Compartimos el úitmo artículo de opinión de nuestro Socio de Honor (2022) Adolfo Rivas, donde nos acerca a las claves del Modelo de Intervención Socioeducativa Avanzada desarrollado por la Fudación Vinjoy, partner de Compromiso Asturias. A través de una profunda reflexión sobre la ética, la dignidad humana y el sentido de la acción comunitaria, Adolfo nos invita a repensar el acompañamiento social para situar el respeto y el compromiso con las personas en el centro. Un texto fundamental que pone en valor la innovación socioeducativa que se lidera desde nuestra región para construir una sociedad más cohesionada, humana y justa.

En un tiempo que confunde quererse con blindarse, reivindicar el amor —exigente, lúcido y respetuoso— no es una nostalgia: es una urgencia civilizatoria

Hablar de amor en estos tiempos resulta extraño. Para algunos, cursi. Para otros, antiguo. Para muchos, sospechoso. Vivimos en una época que prefiere palabras más asépticas: bienestar, autoestima, autocuidado, éxito personal. Se nos repite que debemos querernos más, protegernos más, priorizarnos más, incluso ser —con apariencia de madurez psicológica— un poco más egoístas.

Permítanme decirlo con claridad: convertida en consigna, esa idea es una solemne tontería buenista, superficial y profundamente empobrecedora. No porque el cuidado de uno mismo no sea necesario —lo es—, sino porque, cuando se separa del amor verdadero, del amor al otro y al mundo, degenera en narcisismo frágil. Un yo hipertrofiado que se protege tanto que acaba aislado. Un yo que confunde blindaje con fortaleza y termina sin energía para sostener nada que no sea inmediato. Autocuidarse no es encerrarse: es entrenarse para amar mejor sin romperse.

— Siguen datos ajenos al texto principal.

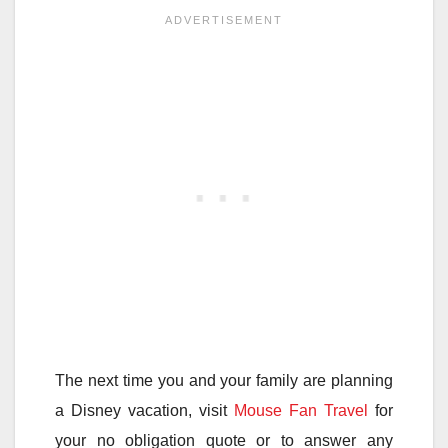
The next time you and your family are planning
a Disney vacation, visit
Mouse Fan Travel
for
your no obligation quote or to answer any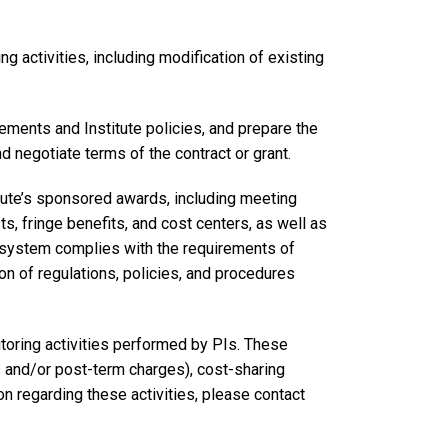
 activities, including modification of existing
ments and Institute policies, and prepare the
 negotiate terms of the contract or grant.
titute’s sponsored awards, including meeting
ts, fringe benefits, and cost centers, as well as
ng system complies with the requirements of
n of regulations, policies, and procedures
oring activities performed by PIs. These
s and/or post-term charges), cost-sharing
n regarding these activities, please contact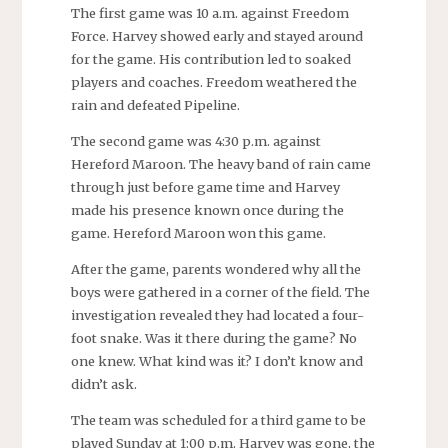
The first game was 10 a.m. against Freedom
Force. Harvey showed early and stayed around
for the game. His contribution led to soaked
players and coaches. Freedom weathered the
rain and defeated Pipeline.
The second game was 4:30 p.m. against
Hereford Maroon. The heavy band of rain came
through just before game time and Harvey
made his presence known once during the
game. Hereford Maroon won this game.
After the game, parents wondered why all the
boys were gathered in a corner of the field. The
investigation revealed they had located a four-
foot snake. Was it there during the game? No
one knew. What kind was it? I don’t know and
didn’t ask.
The team was scheduled for a third game to be
played Sunday at 1:00 p.m. Harvey was gone, the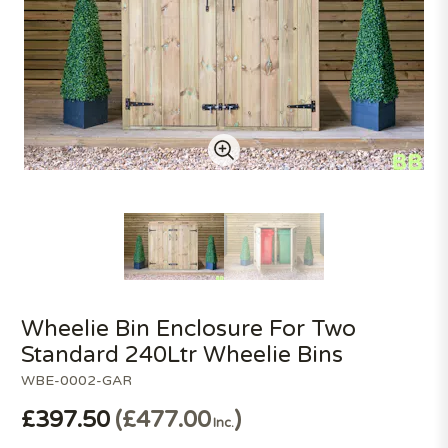
Wheelie Bin Enclosure For Two
Standard 240Ltr Wheelie Bins
WBE-0002-GAR
£397.50
£477.00
Inc.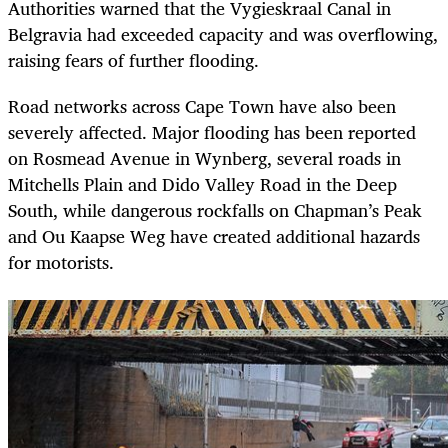
Authorities warned that the Vygieskraal Canal in
Belgravia had exceeded capacity and was overflowing,
raising fears of further flooding.
Road networks across Cape Town have also been
severely affected. Major flooding has been reported
on Rosmead Avenue in Wynberg, several roads in
Mitchells Plain and Dido Valley Road in the Deep
South, while dangerous rockfalls on Chapman’s Peak
and Ou Kaapse Weg have created additional hazards
for motorists.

El amor -cuando es verdadero- no encierra: eleva. No anestesia: despierta. No sujeta: desata la vida. Y hace posible incluso lo que parecía imposible.

Pero hablar de amor exige precisión. Porque no todo lo que se llama amor lo es. Porque el amor ha sido rebajado a emoción pasajera, a eslogan motivacional o a coartada para no exigir. Por eso es urgente, hoy, una apología del amor respetuoso.

No del amor blando. No del amor complaciente. No del amor que evita el conflicto y huye del límite. Hablo del amor respetuoso: el que reconoce, sostiene, exige y libera. El que no invade ni abandona. El que no reduce al otro a objeto de cuidado ni lo deja solo con su fragilidad. El que acompaña sin poseer y exige sin humillar.

San Agustín lo expresó con una frase tan breve como peligrosa si no se comprende en profundidad: «Ama y haz lo que quieras». Mal leída, parece una invitación al relativismo. Bien entendida, es una de las afirmaciones morales más radicales de nuestra tradición. Agustín no dice: haz lo que quieras y llámalo amor. Dice exactamente lo contrario: ama bien, y entonces lo que hagas estará bien, porque nacerá de un corazón ordenado, de un ordo amoris. Cuando el amor está bien orientado, la acción deja de ser capricho y se convierte en bien.

Ahí está el núcleo: amar bien. No como consigna, sino como práctica diaria. Amar bien a uno mismo, sin idolatrarse ni despreciarse. Amar bien al otro, sin poseerlo, sin usarlo, sin reducirlo. Amar bien lo que hacemos —la obra propia y la ajena—, sin soberbia ni envidia. Amar bien el mundo que habitamos, no como recurso, sino como hogar compartido.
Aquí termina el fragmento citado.